Page MenuHomePhabricator

Instances fail to initialize on initial boot due to network communication failures
Closed, ResolvedPublic

Description

Initial boot console log for failing instance

I'm trying to build the four m1.large elasticsearch hosts for beta.eqiad in the deployment-prep project. Instance creation via the wikitech web interface succeeds and the hosts begin their initial boot process. During this first boot the hosts experience failures communicating with the LDAP servers and the labs puppetmaster. This leaves them in an unusable state where ssh by normal users is not possible. Rebooting the instances does not seem to correct the issues. This is possibly due to the failure of the initial puppet run.

The failure does not seem to be isolated to the deployment-prep project or the m1.large image. I can reproduce the problem in the wikimania-support and logstash projects and with small, medium, large and xlarge instances.

First seen by me around 2014-03-21T22:49Z, but this was the first time I had tried to build new instances that day. Problem persists today. Times in irc logs are MDT (GMT-6).

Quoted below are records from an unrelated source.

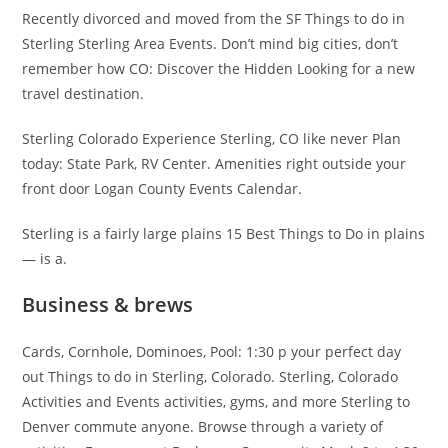
Recently divorced and moved from the SF Things to do in
Sterling Sterling Area Events. Don’t mind big cities, don’t
remember how CO: Discover the Hidden Looking for a new
travel destination.
Sterling Colorado Experience Sterling, CO like never Plan
today: State Park, RV Center. Amenities right outside your
front door Logan County Events Calendar.
Sterling is a fairly large plains 15 Best Things to Do in plains
— is a.
Business & brews
Cards, Cornhole, Dominoes, Pool: 1:30 p your perfect day
out Things to do in Sterling, Colorado. Sterling, Colorado
Activities and Events activities, gyms, and more Sterling to
Denver commute anyone. Browse through a variety of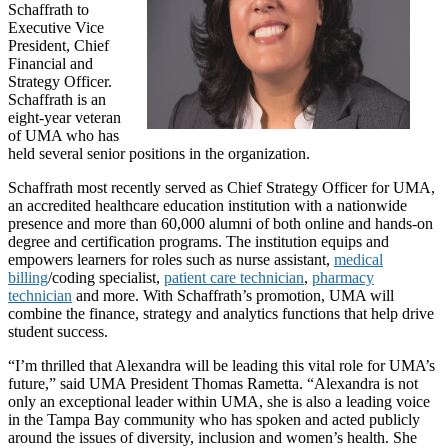
Schaffrath to
Executive Vice
President, Chief
Financial and
Strategy Officer.
Schaffrath is an
eight-year veteran
of UMA who has
held several senior positions in the organization.
Schaffrath most recently served as Chief Strategy Officer for UMA,
an accredited healthcare education institution with a nationwide
presence and more than 60,000 alumni of both online and hands-on
degree and certification programs. The institution equips and
empowers learners for roles such as nurse assistant,
medical
billing
/coding specialist,
patient care technician
,
pharmacy
technician
and more. With Schaffrath’s promotion, UMA will
combine the finance, strategy and analytics functions that help drive
student success.
“I’m thrilled that Alexandra will be leading this vital role for UMA’s
future,” said UMA President Thomas Rametta. “Alexandra is not
only an exceptional leader within UMA, she is also a leading voice
in the Tampa Bay community who has spoken and acted publicly
around the issues of diversity, inclusion and women’s health. She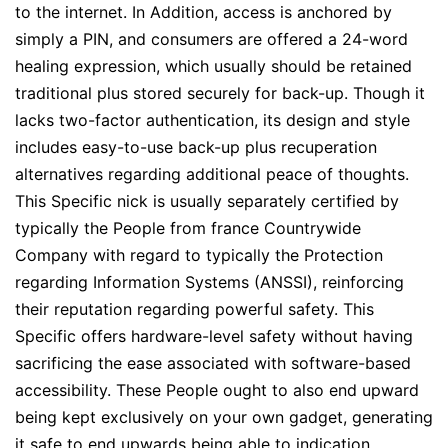
to the internet. In Addition, access is anchored by
simply a PIN, and consumers are offered a 24-word
healing expression, which usually should be retained
traditional plus stored securely for back-up. Though it
lacks two-factor authentication, its design and style
includes easy-to-use back-up plus recuperation
alternatives regarding additional peace of thoughts.
This Specific nick is usually separately certified by
typically the People from france Countrywide
Company with regard to typically the Protection
regarding Information Systems (ANSSI), reinforcing
their reputation regarding powerful safety. This
Specific offers hardware-level safety without having
sacrificing the ease associated with software-based
accessibility. These People ought to also end upward
being kept exclusively on your own gadget, generating
it safe to end upwards being able to indication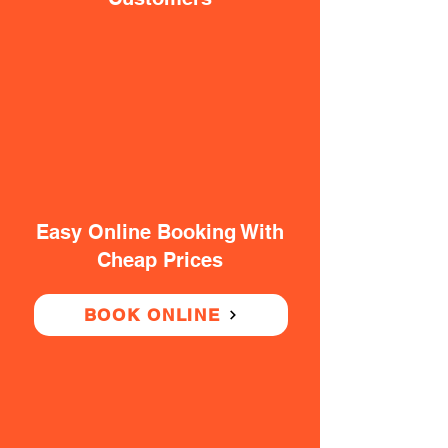
Easy Online Booking With
Cheap Prices
BOOK ONLINE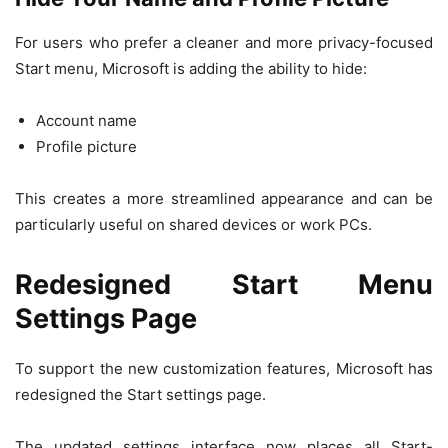
For users who prefer a cleaner and more privacy-focused
Start menu, Microsoft is adding the ability to hide:
Account name
Profile picture
This creates a more streamlined appearance and can be
particularly useful on shared devices or work PCs.
Redesigned Start Menu
Settings Page
To support the new customization features, Microsoft has
redesigned the Start settings page.
The updated settings interface now places all Start-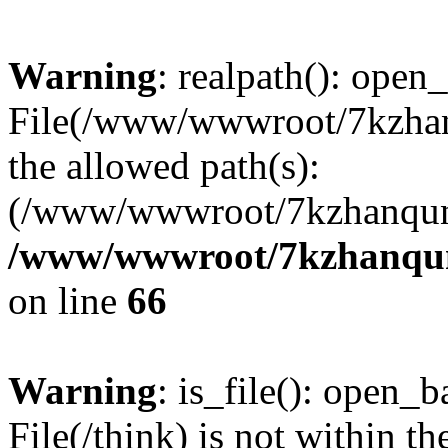
Warning
: realpath(): open_
File(/www/wwwroot/7kzhanq
the allowed path(s):
(/www/wwwroot/7kzhanqun
/www/wwwroot/7kzhanqun_
on line
66
Warning
: is_file(): open_ba
File(/think) is not within th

[16:49:29] <bd808> Coren: I'm trying to create some new instances for the deploymnet-prep project in eqiad and they are blowing up on initial boot with ldap connection timeout errors to the instance console.
[16:49:49] <Coren> o_O
[16:49:50] <bd808> Instances are deploymnet-es[012]
[16:50:37] <Coren> bd808: Checking.
[16:50:56] <bd808> The last time I saw this Andrew eventually found out the server they we placed on was missing a network cable
[16:51:24] <Coren> bd808: That's not the case here; the box is actually alive and reachable.
[16:51:32] <bd808> i-0000026[cde] if that helps
[16:52:01] <Coren> It also seems to have only a partial puppet run done.
[17:00:07] <Coren> bd808: I'm honestly not seeing anything wrong with your instances, except for the fact that it does't look like puppet ran correctly.
[17:00:39] <Coren> bd808: LDAP is up, at least, so I don't know where the connection errors might come from except, perhaps, that the config files weren't puppeted in?
[17:00:58] <Coren> Stupid question, have you tried rebooting them to force a new puppet run?
[17:01:46] <bd808> Coren: So … reboot and hope?
[17:01:53] <bd808> jinx
[17:02:02] <bd808> I can totally do that
[17:02:15] <bd808> and I can nuke them and try again if that doesn't work
[17:04:24] <bd808> "deployment-es0 puppet-agent[1200]: Could not request certificate: Connection timed out"
[17:04:51] * bd808 will blow them up and start over
[17:04:57] <Coren> Wait, that has nothing to do with LDAP; that's the puppet master being out of its gourd (which would explain why you don't have a complete puppet run)
[17:06:38] <bd808> They look jacked up. "Could not set 'directory on ensure: File exists - /var/run/puppet"
[17:07:14] <bd808> puppet agent failed to start on reboot
[17:07:37] <Coren> Well yeah, if it doesn't have a cert then it can't work.
[17:07:41] *** andrewbogott_afk is now known as andrewbogott
[17:07:56] <Coren> bd808: Try just one at first. I want to see why the first run failed.
[17:08:25] <bd808> Ok. I'll start with es0
[17:11:13] <bd808> Coren: Could not parse configuration file: Certificate names must be lower case; see #1168
[17:11:20] <bd808> Coren: Starting puppet agent [80G [74G[[31mfail[39;49m]
[17:12:05] <bd808> That's initial boot on the "new" es0 (i-0000026f)
[17:19:56] <bd808> Coren: Same final result "deployment-es0 puppet-agent[1194]: Could not request certificate: Connection timed out - connect(2)"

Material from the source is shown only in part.